= SOURCE MATERIAL =
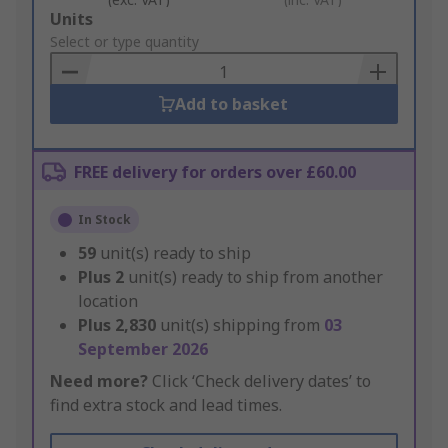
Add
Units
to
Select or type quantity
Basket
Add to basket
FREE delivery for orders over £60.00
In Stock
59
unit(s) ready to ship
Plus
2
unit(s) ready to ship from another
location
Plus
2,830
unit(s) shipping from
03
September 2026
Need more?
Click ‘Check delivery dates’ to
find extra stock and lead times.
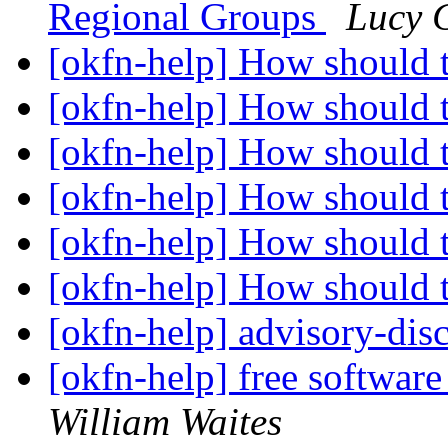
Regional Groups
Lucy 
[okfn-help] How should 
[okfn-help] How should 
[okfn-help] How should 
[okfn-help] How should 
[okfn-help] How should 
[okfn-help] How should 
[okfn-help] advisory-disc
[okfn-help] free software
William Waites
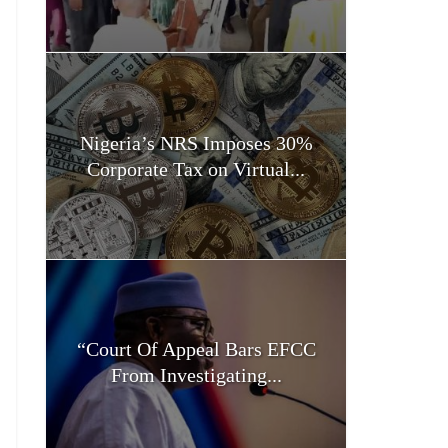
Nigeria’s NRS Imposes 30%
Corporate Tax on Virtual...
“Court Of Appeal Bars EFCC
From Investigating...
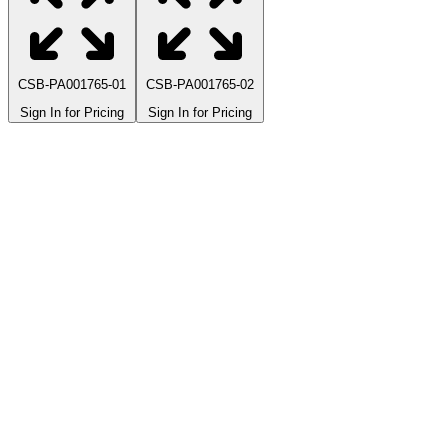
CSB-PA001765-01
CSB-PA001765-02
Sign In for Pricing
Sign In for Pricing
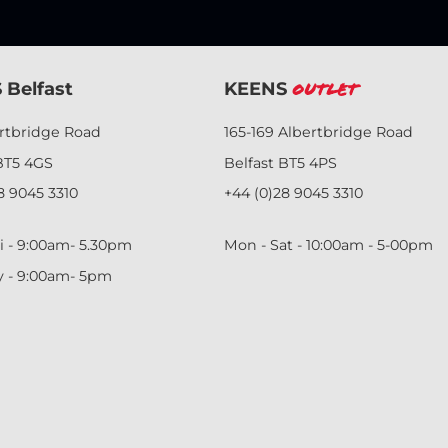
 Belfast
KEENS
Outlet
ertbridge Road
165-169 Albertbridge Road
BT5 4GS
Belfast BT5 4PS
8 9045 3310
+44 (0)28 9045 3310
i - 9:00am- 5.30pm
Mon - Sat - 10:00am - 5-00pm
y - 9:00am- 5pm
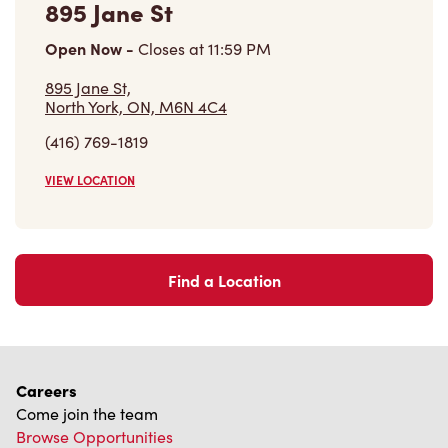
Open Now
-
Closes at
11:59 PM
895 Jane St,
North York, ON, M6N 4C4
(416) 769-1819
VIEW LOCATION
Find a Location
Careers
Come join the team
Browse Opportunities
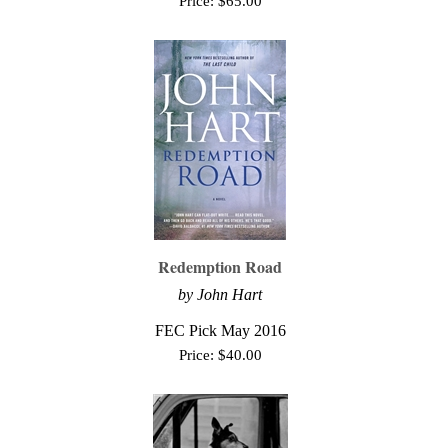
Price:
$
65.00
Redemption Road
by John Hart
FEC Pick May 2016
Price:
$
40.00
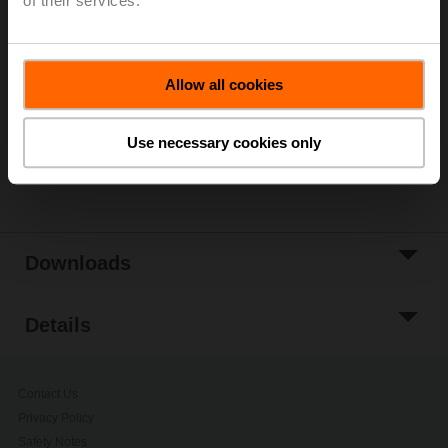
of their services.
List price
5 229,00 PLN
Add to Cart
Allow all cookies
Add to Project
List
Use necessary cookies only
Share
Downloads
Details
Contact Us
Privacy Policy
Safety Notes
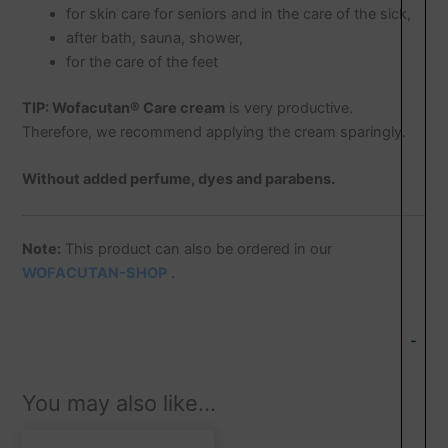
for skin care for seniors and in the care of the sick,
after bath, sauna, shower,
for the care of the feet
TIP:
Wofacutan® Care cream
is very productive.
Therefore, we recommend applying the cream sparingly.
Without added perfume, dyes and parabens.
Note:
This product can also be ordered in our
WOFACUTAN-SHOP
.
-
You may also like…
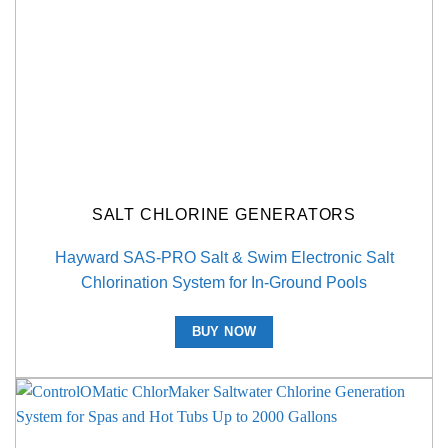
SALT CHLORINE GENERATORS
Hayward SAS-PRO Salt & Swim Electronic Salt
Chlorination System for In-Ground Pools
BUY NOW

= TASK DETAILS =
Copy word for word the span of the records above that begins at the line with "Select or type quantity" and ends at the line with "SALT CHLORINE GENERATORS", including those two lines but not the pictures.

= EXERCISE RESPONSE =
Select or type quantity
Basket
Add to basket
FREE delivery for orders over £60.00
In Stock
59
unit(s) ready to ship
Plus
2
unit(s) ready to ship from another
location
Plus
2,830
unit(s) shipping from
03
September 2026
Need more?
Click ‘Check delivery dates’ to
find extra stock and lead times.
Regional Groups
Lucy 
[okfn-help] How should 
[okfn-help] How should 
[okfn-help] How should 
[okfn-help] How should 
[okfn-help] How should 
[okfn-help] How should 
[okfn-help] advisory-disc
[okfn-help] free software
William Waites
Nigeria’s NRS Imposes 30%
Corporate Tax on Virtual...
“Court Of Appeal Bars EFCC
From Investigating...
CSB-PA001765-01
CSB-PA001765-02
Sign In for Pricing
Sign In for Pricing
 Belfast
KEENS
Outlet
ertbridge Road
165-169 Albertbridge Road
BT5 4GS
Belfast BT5 4PS
8 9045 3310
+44 (0)28 9045 3310
i - 9:00am- 5.30pm
Mon - Sat - 10:00am - 5-00pm
y - 9:00am- 5pm
Open Now
-
Closes at
11:59 PM
895 Jane St,
North York, ON, M6N 4C4
(416) 769-1819
VIEW LOCATION
Find a Location
Careers
Come join the team
Browse Opportunities
Price:
$
65.00
Redemption Road
by John Hart
FEC Pick May 2016
Price:
$
40.00
of their services.
List price
5 229,00 PLN
Add to Cart
Allow all cookies
Add to Project
List
Use necessary cookies only
Share
Downloads
Details
Contact Us
Privacy Policy
Safety Notes
for skin care for seniors and in the care of the sick,
after bath, sauna, shower,
for the care of the feet
TIP:
Wofacutan® Care cream
is very productive.
Therefore, we recommend applying the cream sparingly.
Without added perfume, dyes and parabens.
Note:
This product can also be ordered in our
WOFACUTAN-SHOP
.
-
You may also like…
SALT CHLORINE GENERATORS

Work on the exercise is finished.